What is needed is an exact transcription of the listing, with the images removed.

* Entries supplied:
========================================
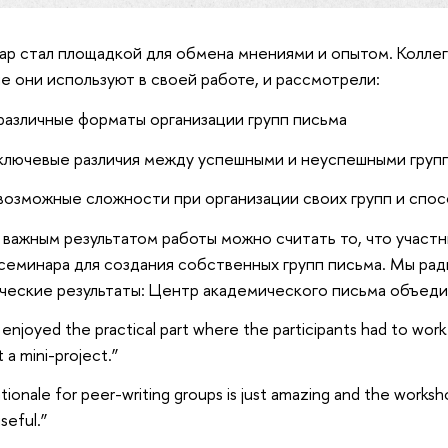
р стал площадкой для обмена мнениями и опытом. Коллеги
е они используют в своей работе, и рассмотрели:
 различные форматы организации групп письма
 ключевые различия между успешными и неуспешными гру
 возможные сложности при организации своих групп и спо
важным результатом работы можно считать то, что участ
семинара для создания собственных групп письма. Мы рад
ческие результаты: Центр академического письма объеди
ly enjoyed the practical part where the participants had to wor
 a mini-project.”
tionale for peer-writing groups is just amazing and the worksho
useful.”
========================================
* Expected output:
р стал площадкой для обмена мнениями и опытом. Коллеги
е они используют в своей работе, и рассмотрели:
 различные форматы организации групп письма
 ключевые различия между успешными и неуспешными гру
 возможные сложности при организации своих групп и спо
важным результатом работы можно считать то, что участ
семинара для создания собственных групп письма. Мы рад
ческие результаты: Центр академического письма объеди
ly enjoyed the practical part where the participants had to wor
 a mini-project.”
tionale for peer-writing groups is just amazing and the worksho
useful.”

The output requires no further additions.